#### What this task involves
A word-for-word repeat of the records below is what this calls for.

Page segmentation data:

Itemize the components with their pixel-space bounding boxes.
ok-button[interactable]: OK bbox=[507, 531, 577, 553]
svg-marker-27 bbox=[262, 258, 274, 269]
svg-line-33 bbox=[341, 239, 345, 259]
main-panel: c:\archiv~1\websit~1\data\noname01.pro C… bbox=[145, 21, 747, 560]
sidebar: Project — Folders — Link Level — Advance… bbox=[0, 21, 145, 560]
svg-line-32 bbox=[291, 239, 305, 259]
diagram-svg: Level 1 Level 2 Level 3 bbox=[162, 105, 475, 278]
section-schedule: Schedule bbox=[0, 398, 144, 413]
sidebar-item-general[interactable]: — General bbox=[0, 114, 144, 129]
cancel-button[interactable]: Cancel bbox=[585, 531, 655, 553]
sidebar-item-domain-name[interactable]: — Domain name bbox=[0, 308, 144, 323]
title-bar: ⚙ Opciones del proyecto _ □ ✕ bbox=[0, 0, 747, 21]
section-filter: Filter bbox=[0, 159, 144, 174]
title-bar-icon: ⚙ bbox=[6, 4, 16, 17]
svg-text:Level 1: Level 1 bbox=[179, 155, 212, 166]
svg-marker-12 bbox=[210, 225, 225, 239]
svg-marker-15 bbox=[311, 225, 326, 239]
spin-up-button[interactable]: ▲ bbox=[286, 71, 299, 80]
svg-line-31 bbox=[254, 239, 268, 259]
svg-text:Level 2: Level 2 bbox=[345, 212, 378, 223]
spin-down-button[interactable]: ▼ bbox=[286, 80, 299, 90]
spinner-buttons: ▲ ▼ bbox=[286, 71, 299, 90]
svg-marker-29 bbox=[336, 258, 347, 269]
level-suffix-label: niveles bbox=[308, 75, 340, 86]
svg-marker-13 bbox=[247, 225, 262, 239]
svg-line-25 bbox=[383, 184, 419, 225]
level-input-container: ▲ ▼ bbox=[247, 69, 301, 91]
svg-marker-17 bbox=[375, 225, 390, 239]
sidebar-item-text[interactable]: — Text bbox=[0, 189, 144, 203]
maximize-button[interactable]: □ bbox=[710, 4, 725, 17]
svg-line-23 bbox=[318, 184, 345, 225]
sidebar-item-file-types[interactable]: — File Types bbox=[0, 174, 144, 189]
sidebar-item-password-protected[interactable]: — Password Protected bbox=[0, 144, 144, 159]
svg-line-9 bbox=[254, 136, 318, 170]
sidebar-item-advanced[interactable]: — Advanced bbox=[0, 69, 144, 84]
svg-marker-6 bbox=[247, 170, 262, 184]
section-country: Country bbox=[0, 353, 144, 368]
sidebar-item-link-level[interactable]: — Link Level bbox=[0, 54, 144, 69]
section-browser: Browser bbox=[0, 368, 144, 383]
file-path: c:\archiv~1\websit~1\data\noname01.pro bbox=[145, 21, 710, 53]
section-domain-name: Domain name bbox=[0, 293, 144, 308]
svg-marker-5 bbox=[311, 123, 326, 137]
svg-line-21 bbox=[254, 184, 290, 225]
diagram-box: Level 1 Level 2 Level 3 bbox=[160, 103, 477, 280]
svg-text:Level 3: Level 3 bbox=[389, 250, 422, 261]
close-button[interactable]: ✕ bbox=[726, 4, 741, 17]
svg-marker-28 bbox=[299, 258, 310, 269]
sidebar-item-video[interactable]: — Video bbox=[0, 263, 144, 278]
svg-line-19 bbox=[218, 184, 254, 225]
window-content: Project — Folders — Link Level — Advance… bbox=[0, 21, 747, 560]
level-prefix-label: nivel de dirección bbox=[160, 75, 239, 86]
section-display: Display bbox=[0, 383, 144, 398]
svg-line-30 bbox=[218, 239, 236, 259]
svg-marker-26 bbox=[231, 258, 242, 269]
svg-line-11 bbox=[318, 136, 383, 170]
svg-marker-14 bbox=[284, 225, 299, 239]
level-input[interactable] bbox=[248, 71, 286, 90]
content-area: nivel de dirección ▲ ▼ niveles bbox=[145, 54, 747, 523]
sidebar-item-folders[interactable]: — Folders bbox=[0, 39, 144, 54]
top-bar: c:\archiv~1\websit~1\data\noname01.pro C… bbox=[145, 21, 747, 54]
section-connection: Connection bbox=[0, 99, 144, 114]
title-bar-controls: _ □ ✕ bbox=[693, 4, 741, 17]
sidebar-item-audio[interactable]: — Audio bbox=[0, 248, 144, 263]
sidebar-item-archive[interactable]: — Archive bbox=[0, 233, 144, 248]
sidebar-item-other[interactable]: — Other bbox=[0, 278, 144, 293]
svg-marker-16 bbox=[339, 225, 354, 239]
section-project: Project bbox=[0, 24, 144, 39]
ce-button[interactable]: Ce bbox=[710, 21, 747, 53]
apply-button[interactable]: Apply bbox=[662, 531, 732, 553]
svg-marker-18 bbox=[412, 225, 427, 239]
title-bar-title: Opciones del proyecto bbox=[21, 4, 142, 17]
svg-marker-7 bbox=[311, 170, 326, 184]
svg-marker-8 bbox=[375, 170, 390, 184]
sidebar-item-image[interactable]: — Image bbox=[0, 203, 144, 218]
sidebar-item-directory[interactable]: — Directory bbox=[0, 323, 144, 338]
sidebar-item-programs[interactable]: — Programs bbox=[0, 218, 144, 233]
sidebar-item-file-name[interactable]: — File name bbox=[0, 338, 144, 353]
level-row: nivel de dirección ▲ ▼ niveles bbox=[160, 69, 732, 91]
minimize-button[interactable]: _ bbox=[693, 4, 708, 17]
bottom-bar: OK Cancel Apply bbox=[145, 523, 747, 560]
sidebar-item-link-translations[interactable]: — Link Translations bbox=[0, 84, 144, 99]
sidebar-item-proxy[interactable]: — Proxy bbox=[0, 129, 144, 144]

#### Output below
Itemize the components with their pixel-space bounding boxes.
ok-button[interactable]: OK bbox=[507, 531, 577, 553]
svg-marker-27 bbox=[262, 258, 274, 269]
svg-line-33 bbox=[341, 239, 345, 259]
main-panel: c:\archiv~1\websit~1\data\noname01.pro C… bbox=[145, 21, 747, 560]
sidebar: Project — Folders — Link Level — Advance… bbox=[0, 21, 145, 560]
svg-line-32 bbox=[291, 239, 305, 259]
diagram-svg: Level 1 Level 2 Level 3 bbox=[162, 105, 475, 278]
section-schedule: Schedule bbox=[0, 398, 144, 413]
sidebar-item-general[interactable]: — General bbox=[0, 114, 144, 129]
cancel-button[interactable]: Cancel bbox=[585, 531, 655, 553]
sidebar-item-domain-name[interactable]: — Domain name bbox=[0, 308, 144, 323]
title-bar: ⚙ Opciones del proyecto _ □ ✕ bbox=[0, 0, 747, 21]
section-filter: Filter bbox=[0, 159, 144, 174]
title-bar-icon: ⚙ bbox=[6, 4, 16, 17]
svg-text:Level 1: Level 1 bbox=[179, 155, 212, 166]
svg-marker-12 bbox=[210, 225, 225, 239]
svg-marker-15 bbox=[311, 225, 326, 239]
spin-up-button[interactable]: ▲ bbox=[286, 71, 299, 80]
svg-line-31 bbox=[254, 239, 268, 259]
svg-text:Level 2: Level 2 bbox=[345, 212, 378, 223]
spin-down-button[interactable]: ▼ bbox=[286, 80, 299, 90]
spinner-buttons: ▲ ▼ bbox=[286, 71, 299, 90]
svg-marker-29 bbox=[336, 258, 347, 269]
level-suffix-label: niveles bbox=[308, 75, 340, 86]
svg-marker-13 bbox=[247, 225, 262, 239]
svg-line-25 bbox=[383, 184, 419, 225]
level-input-container: ▲ ▼ bbox=[247, 69, 301, 91]
svg-marker-17 bbox=[375, 225, 390, 239]
sidebar-item-text[interactable]: — Text bbox=[0, 189, 144, 203]
maximize-button[interactable]: □ bbox=[710, 4, 725, 17]
svg-line-23 bbox=[318, 184, 345, 225]
sidebar-item-file-types[interactable]: — File Types bbox=[0, 174, 144, 189]
sidebar-item-password-protected[interactable]: — Password Protected bbox=[0, 144, 144, 159]
svg-line-9 bbox=[254, 136, 318, 170]
sidebar-item-advanced[interactable]: — Advanced bbox=[0, 69, 144, 84]
svg-marker-6 bbox=[247, 170, 262, 184]
section-country: Country bbox=[0, 353, 144, 368]
sidebar-item-link-level[interactable]: — Link Level bbox=[0, 54, 144, 69]
section-browser: Browser bbox=[0, 368, 144, 383]
file-path: c:\archiv~1\websit~1\data\noname01.pro bbox=[145, 21, 710, 53]
section-domain-name: Domain name bbox=[0, 293, 144, 308]
svg-marker-5 bbox=[311, 123, 326, 137]
svg-line-21 bbox=[254, 184, 290, 225]
diagram-box: Level 1 Level 2 Level 3 bbox=[160, 103, 477, 280]
svg-text:Level 3: Level 3 bbox=[389, 250, 422, 261]
close-button[interactable]: ✕ bbox=[726, 4, 741, 17]
svg-marker-28 bbox=[299, 258, 310, 269]
sidebar-item-video[interactable]: — Video bbox=[0, 263, 144, 278]
svg-line-19 bbox=[218, 184, 254, 225]
window-content: Project — Folders — Link Level — Advance… bbox=[0, 21, 747, 560]
level-prefix-label: nivel de dirección bbox=[160, 75, 239, 86]
section-display: Display bbox=[0, 383, 144, 398]
svg-line-30 bbox=[218, 239, 236, 259]
svg-marker-26 bbox=[231, 258, 242, 269]
svg-line-11 bbox=[318, 136, 383, 170]
svg-marker-14 bbox=[284, 225, 299, 239]
level-input[interactable] bbox=[248, 71, 286, 90]
content-area: nivel de dirección ▲ ▼ niveles bbox=[145, 54, 747, 523]
sidebar-item-folders[interactable]: — Folders bbox=[0, 39, 144, 54]
top-bar: c:\archiv~1\websit~1\data\noname01.pro C… bbox=[145, 21, 747, 54]
section-connection: Connection bbox=[0, 99, 144, 114]
title-bar-controls: _ □ ✕ bbox=[693, 4, 741, 17]
sidebar-item-audio[interactable]: — Audio bbox=[0, 248, 144, 263]
sidebar-item-archive[interactable]: — Archive bbox=[0, 233, 144, 248]
sidebar-item-other[interactable]: — Other bbox=[0, 278, 144, 293]
svg-marker-16 bbox=[339, 225, 354, 239]
section-project: Project bbox=[0, 24, 144, 39]
ce-button[interactable]: Ce bbox=[710, 21, 747, 53]
apply-button[interactable]: Apply bbox=[662, 531, 732, 553]
svg-marker-18 bbox=[412, 225, 427, 239]
title-bar-title: Opciones del proyecto bbox=[21, 4, 142, 17]
svg-marker-7 bbox=[311, 170, 326, 184]
svg-marker-8 bbox=[375, 170, 390, 184]
sidebar-item-image[interactable]: — Image bbox=[0, 203, 144, 218]
sidebar-item-directory[interactable]: — Directory bbox=[0, 323, 144, 338]
sidebar-item-programs[interactable]: — Programs bbox=[0, 218, 144, 233]
sidebar-item-file-name[interactable]: — File name bbox=[0, 338, 144, 353]
level-row: nivel de dirección ▲ ▼ niveles bbox=[160, 69, 732, 91]
minimize-button[interactable]: _ bbox=[693, 4, 708, 17]
bottom-bar: OK Cancel Apply bbox=[145, 523, 747, 560]
sidebar-item-link-translations[interactable]: — Link Translations bbox=[0, 84, 144, 99]
sidebar-item-proxy[interactable]: — Proxy bbox=[0, 129, 144, 144]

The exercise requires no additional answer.